By focusing on sales activities, it is possible to scope the actual actions required by different roles in the product launch carefully. The ideal way to answer this is by mapping out the key roles and their efforts across the steps in the sales process for the product. Given that everyone may not need to perform the critical selling activities (prospecting, qualifying, gaining executive sponsorship, assessing need, demoing, proposing, etc.), and certainly not at the same time, it is possible to scope the audience and training content tightly. (By the way – if no one can create the map mentioned above, and provide clear guidance to the sales team regarding the product’s sales process, then lack of training won’t be the reason for underperforming results!)
2- “What must the salesperson know to perform their required activities?”
We see a lot of product training focused on new features, competitive differentiators, and the like – with little attention paid to discovery questions, executive value propositions, or prospecting scripts. These critical training factors are often overlooked either because their importance is underestimated; or because of content ownership issues (is it the responsibility of product marketing, field marketing, sales enablement, training, or the reps themselves?).
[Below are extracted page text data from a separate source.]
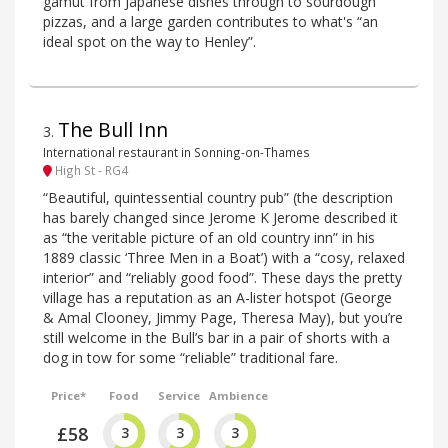
gamut from Japanese dishes through to sourdough
pizzas, and a large garden contributes to what's “an
ideal spot on the way to Henley”.
The Bull Inn
3
.
International restaurant in Sonning-on-Thames
High St - RG4
“Beautiful, quintessential country pub” (the description
has barely changed since Jerome K Jerome described it
as “the veritable picture of an old country inn” in his
1889 classic ‘Three Men in a Boat’) with a “cosy, relaxed
interior” and “reliably good food”. These days the pretty
village has a reputation as an A-lister hotspot (George
& Amal Clooney, Jimmy Page, Theresa May), but you’re
still welcome in the Bull’s bar in a pair of shorts with a
dog in tow for some “reliable” traditional fare.
Price*
Food
Service
Ambience
£58
3
3
3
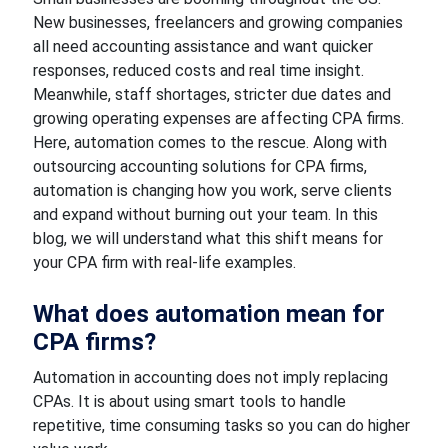
New businesses, freelancers and growing companies
all need accounting assistance and want quicker
responses, reduced costs and real time insight.
Meanwhile, staff shortages, stricter due dates and
growing operating expenses are affecting CPA firms.
Here, automation comes to the rescue. Along with
outsourcing accounting solutions for CPA firms,
automation is changing how you work, serve clients
and expand without burning out your team. In this
blog, we will understand what this shift means for
your CPA firm with real-life examples.
What does automation mean for
CPA firms?
Automation in accounting does not imply replacing
CPAs. It is about using smart tools to handle
repetitive, time consuming tasks so you can do higher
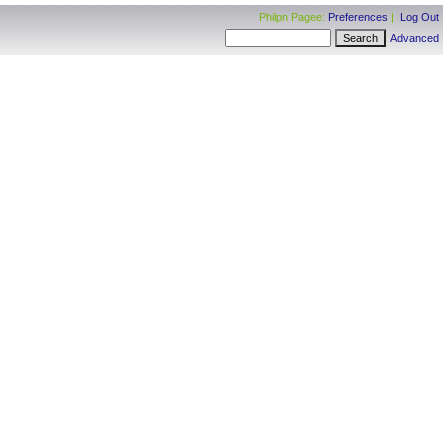
Philpn Pagee:
Preferences
|
Log Out
Advanced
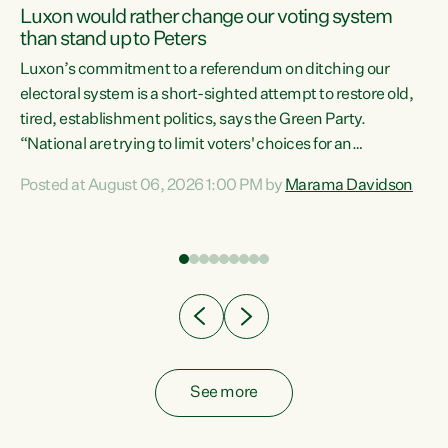
Luxon would rather change our voting system
than stand up to Peters
be
Luxon’s commitment to a referendum on ditching our
e
electoral system is a short-sighted attempt to restore old,
tired, establishment politics, says the Green Party.
“National are trying to limit voters' choices for an
n
opportunistic, self-serving power grab," says Green Party
Posted at August 06, 2026 1:00 PM by
Marama Davidson
Co-leader Marama Davidson. "If Luxon’s so tired of working
with Winston Peters, there’s an easier way than
overhauling our entire electoral system: sack him from
Cabinet and bring forward the election.” “New Zealanders
have consistently voted to keep MMP. They...
See more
We can give many examples of significant new product successes due to the sales reps’ ability to do effective initial discovery and qualification (e.g., ask a few critical questions of the right buyers), yet many new product training programs omit such content. It is deemed unrelated to the actual product feature set – although customers rarely make buying decisions based on the presence of specific features. Therefore, new product training should be based more on how the product will be sold than on the product itself. Knowing the required outcomes for each step in the sales process, and the sales behaviors needed to achieve those outcomes will enable the sales enablement team to develop a narrowly focused and high impact training program.